Said’s character and political record are another factor that makes it clear to many people that what happened on Sunday was a coup. Since taking over as president, Said has repeatedly peddled conspiracy theories, implying that “deep state agents” are plotting against him, and even once declared that “the army is on alert against the conspirators.” His fanatical belief in conspiracy theories eventually led him to reject mainstream politics and develop a belief that the country is always threatened and he is the only one who protects it. In addition, Said believes that the best way forward for Tunisia after the revolution is to abolish political parties and establish direct democracy in local councils. Therefore, when he announces the 30-day adjournment of the parliament, it can be extended “until the situation stabilizes” if necessary. It is hard to believe that his intention is to ensure a democratic transition of power.

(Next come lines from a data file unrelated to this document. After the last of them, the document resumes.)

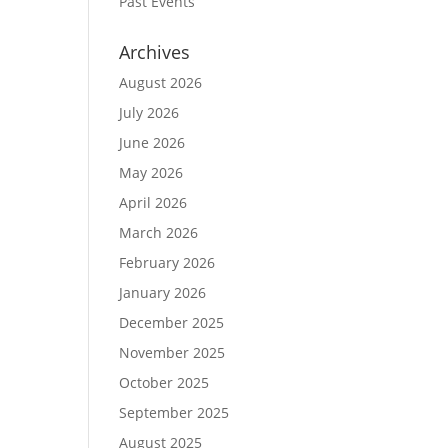
Past Events
Archives
August 2026
July 2026
June 2026
May 2026
April 2026
March 2026
February 2026
January 2026
December 2025
November 2025
October 2025
September 2025
August 2025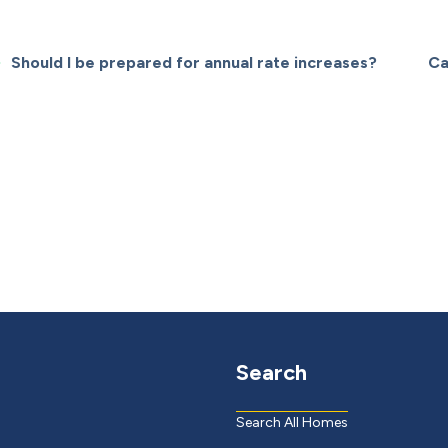
Should I be prepared for annual rate increases?
Ca
Search
Search All Homes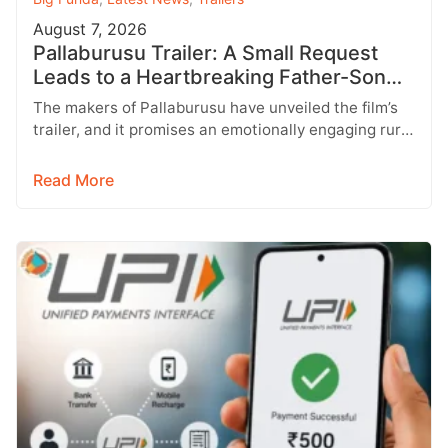
August 7, 2026
Pallaburusu Trailer: A Small Request
Leads to a Heartbreaking Father-Son
Conflict
The makers of Pallaburusu have unveiled the film’s
trailer, and it promises an emotionally engaging rural
drama filled with relatable…
Read More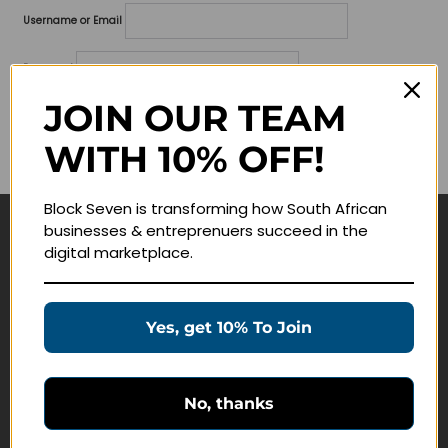
Username or Email
Password
JOIN OUR TEAM
Lost your password?
WITH 10% OFF!
Remember me
Block Seven is transforming how South African
businesses & entreprenuers succeed in the
Navigate
digital marketplace.
Join Membership
Masterclasses
Yes, get 10% To Join
Education Products
Schedule a Meeting
No, thanks
Customer Service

So far, thanks to popular support and military support, Said’s coup seems to be a success. But this does not mean that Tunisia is closer to establishing a truly democratic and efficient political system and government. The country’s political and non-political forces are intensifying new struggles to establish a new balance of power, all showing that recent developments will only exacerbate the political deadlock in Tunisia.
In short, after the Said coup, Tunisia’s democracy is still in crisis.
The views expressed in this article are those of the author and do not necessarily reflect Al Jazeera’s editorial stance.